25 chickens is the absolute minimum you can mail-order. They don’t stay warm enough if there are fewer bodies in the box. And it’s not a bad idea to start with more than you think you’ll need; we killed many baby birds when we were learning how to care for them.

But if you want to end up with, say, 10 layers, there are a few routes you can go:

1) The local feed store, or Big R, or Rural King, Tractor Supply, Family Farm & Home, Farm & Fleet (whatever you have in your area). Call and ask when they’ll have chicks; you can usually buy any number of chicks you want — but sometimes they insist on a minimum as well. Just ask. If you want to try getting a few turkey poults, or ducklings, this is also a good way to get started. And, as a bonus, the babies may be as much as a week or two old by the time you take them home — that’s all the less you need to feed them, and the less exposure you have to their most fragile/vulnerable time period. (We find that brooder deaths decrease rapidly after the first week or so. The weaklings don’t tend to make it past the first several days.)

2) Mail order a “straight run” of 25 chicks of a decent dual-purpose breed, and butcher the cockrels once you can tell the difference between the sexes. They don’t make the best eating birds, but they’re not bad. You really can’t go wrong with any of these breeds: Buff Orpingtons, Black Australorps, Barred Rock, New Hampshire Red, Rhode Island Red. We’ve had good luck with all of them. We color-code our flock, buying different breeds in different years so we can tell which ones are older. You can expect two laying seasons from a hen, and then they go downhill pretty quickly. With all the work getting our new farm in shape, we didn’t buy any pullets last year; we’re going into the second season of laying with our Barred Rocks, so we’ll definitely be getting more pullets this spring. We will be getting Buff Orpingtons, which are easily distinguishable from the black-and-white Barred Rocks. Once the former start laying, we’ll begin filling the freezer with the latter (and then enjoying chicken soup all of next winter).
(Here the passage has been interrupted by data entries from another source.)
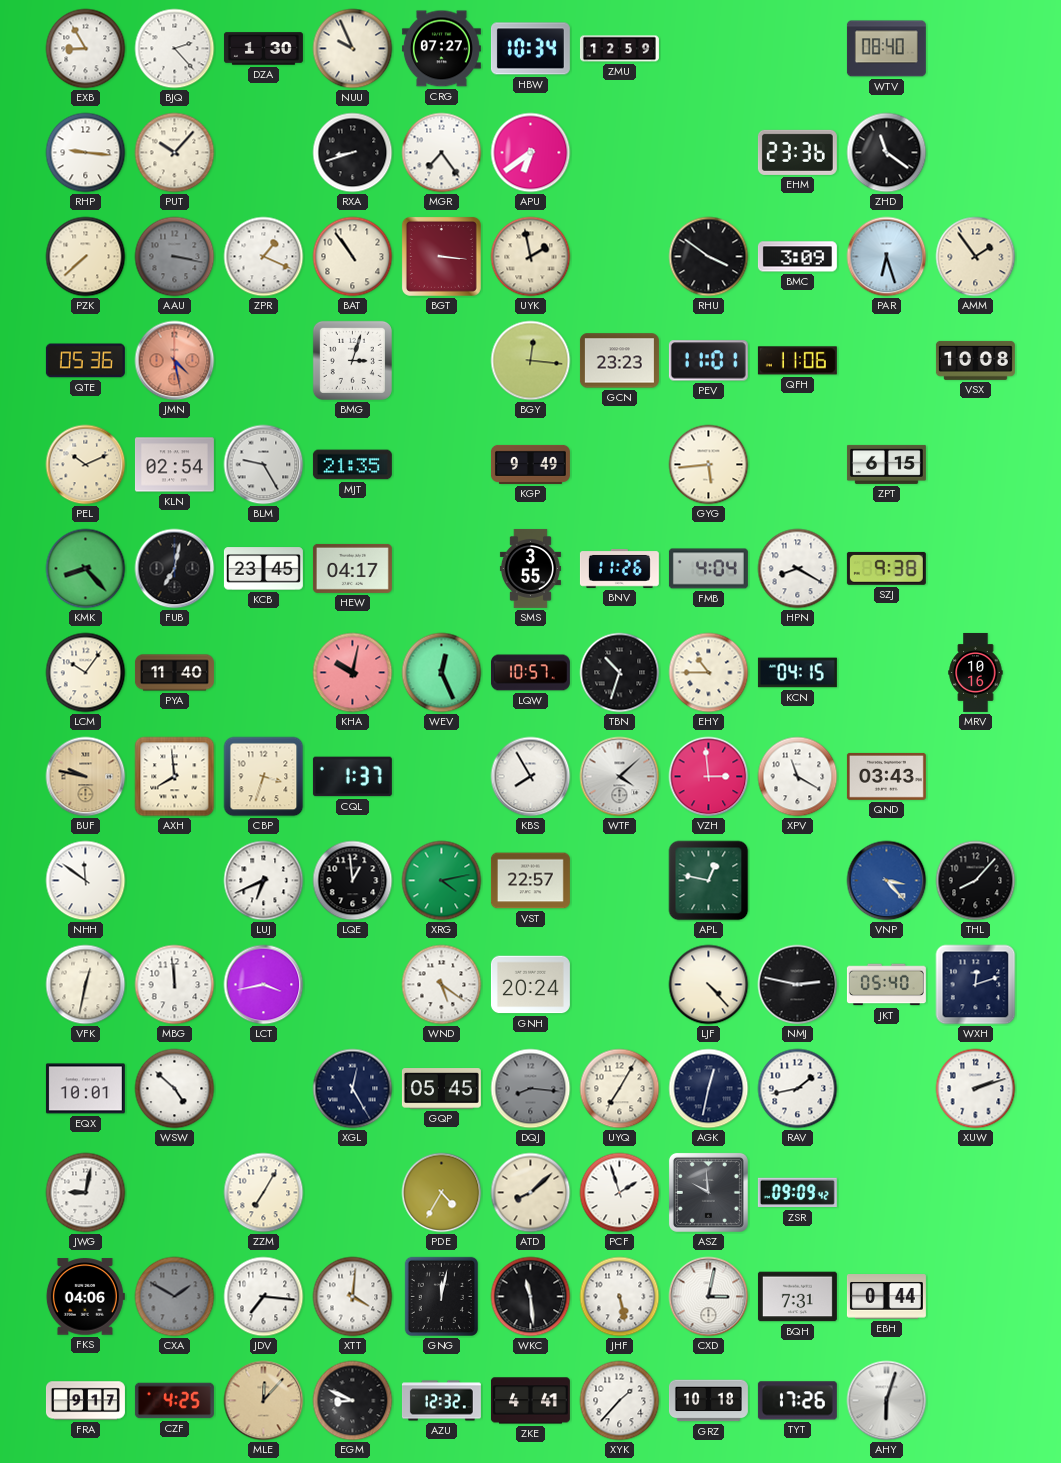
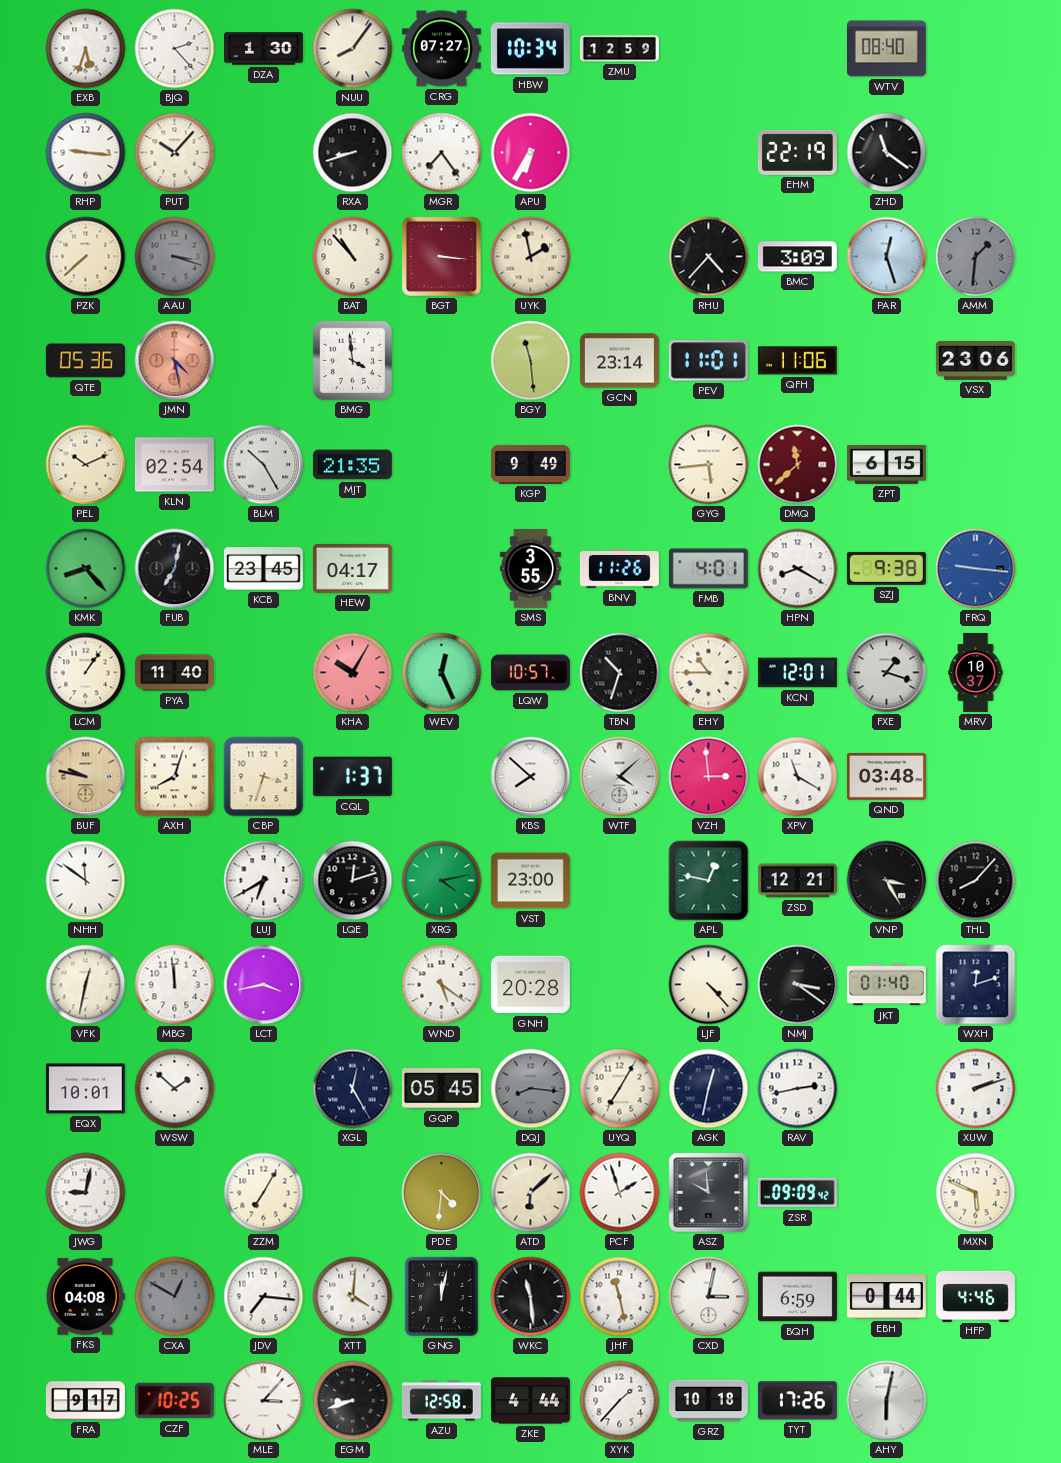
EXB: 8:55 -> 5:33
NUU: 9:56 -> 8:06
APU: 6:39 -> 6:35
EHM: 23:36 -> 22:19
AAU: 3:17 -> 3:18
ZPR: 1:19 -> none
BAT: 10:54 -> 10:53
RHU: 3:51 -> 4:37
PAR: 6:27 -> 12:27
AMM: 1:54 -> 1:31
AMM dial: cream -> grey
BMG: 3:03 -> 3:59
BGY: 12:16 -> 11:29
GCN: 23:23 -> 23:14
VSX: 10:08 -> 23:06
BLM: 9:25 -> 10:25
DMQ: none -> 11:38
FMB: 4:04 -> 4:01
FRQ: none -> 9:16
LCM: 10:06 -> 1:06
KHA: 10:02 -> 10:05
KCN: 04:15 -> 12:01
FXE: none -> 1:18
MRV: 10:16 -> 10:37
AXH: 7:59 -> 8:03
KBS: 7:55 -> 7:52
QND: 03:43 -> 03:48
LUJ: 6:41 -> 6:40
LQE: 12:59 -> 12:12
VST: 22:57 -> 23:00
ZSD: none -> 12:21
VNP: 3:23 -> 3:25
VNP dial: blue -> black
GNH: 20:24 -> 20:28
NMJ: 2:47 -> 3:21
JKT: 05:40 -> 01:40
WSW: 4:52 -> 1:52
RAV: 1:43 -> 2:43
PDE: 4:35 -> 4:31
ATD: 8:08 -> 6:08
MXN: none -> 5:49
FKS: 04:06 -> 04:08
CXA: 1:50 -> 12:50
JHF: 5:28 -> 11:28
BQH: 7:31 -> 6:59
HFP: none -> 4:46
CZF: 4:25 -> 10:25
MLE: 12:07 -> 3:07
MLE dial: champagne -> white
EGM: 8:49 -> 8:42
AZU: 12:32 -> 12:58
ZKE: 4:41 -> 4:44
AHY: 6:03 -> 6:02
3) Place an order for 15 pullet chicks and 10 Cornish Cross meat bird chicks. The Cornish Cross will grow much faster, and will be ready to butcher in 6-8 weeks. They are an outstanding, meaty bird — there’s a reason they are the industry standard. Once you taste your own home-grown ones, you’ll never want to buy chicken from the grocery store again.
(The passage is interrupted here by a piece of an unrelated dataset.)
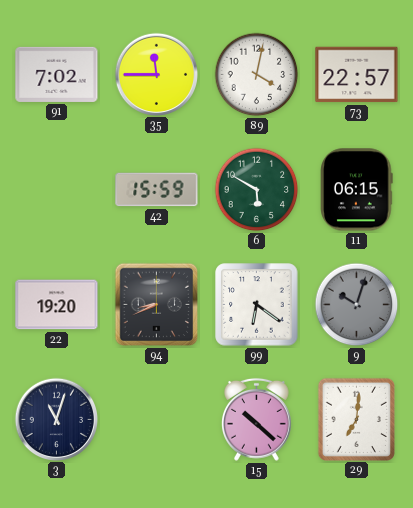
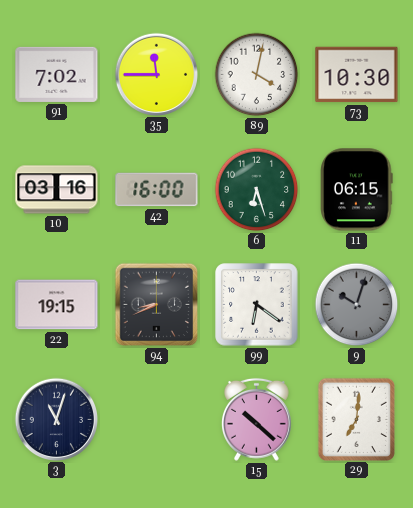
73: 22:57 -> 10:30
10: none -> 03:16
42: 15:59 -> 16:00
6: 5:50 -> 6:27
22: 19:20 -> 19:15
In terms of timing: do yourself a favor and get your first batch of chicks in later spring (May, if you’re in the upper Midwest like we are and the questionner is). The somewhat warmer weather will give the birds an easier time, and make the transition from supplemental heat all the faster. In good spring/summer temperatures, we’ve gotten babies out from the brooder and into a pastured poultry pen in as few as 10-14 days. When you start earlier in the spring, at least in the upper Midwest, they need more brooder time to get ready for the colder temps.

For suppliers, the very best (though a bit more expensive) is McMurray Hatchery. I usually recommend people get their first few orders from them. Their website is a tremendous resource, and they have an excellent guarantee on their birds. If any die in transit or in the first day or two, they refund that cost. One time our package got delayed in transit, and a whole bunch of birds died. McMurray didn’t question it or grill us about it; the customer service rep expressed genuine sympathy about how hard it must’ve been to see all those dead birds, and asked if I’d prefer a refund or a new (free) order to replace them.
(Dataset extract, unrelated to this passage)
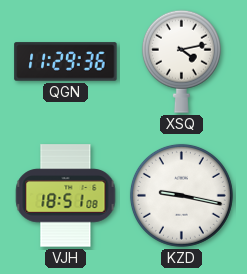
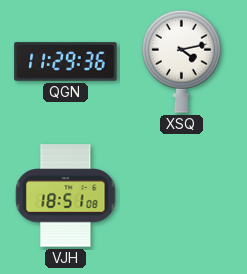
KZD: 9:17 -> none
A lower-cost alternative is Cackle Hatchery. They don’t have as wide of a selection, and we’ve seemed to have had more deaths with birds from them, and the website isn’t as professional. But Cackle does have all the basic breeds of chickens and turkeys; unless you’re looking for something really exotic, they probably have it. When you compare their very basic website and catalog to McMurray’s, you’ll understand why McMurray has to charge more for their product. Anyhow, with Cackle I’ve found it’s best to call them and place your order over the phone, once you’ve figured out what you want, so you can be certain they know which day you want your birds. McMurray lets you nail down the shipping date right on the site.

(Warning: when you load the Cackle site, it has REALLY annoying chicken noises. I always turn my speakers off.)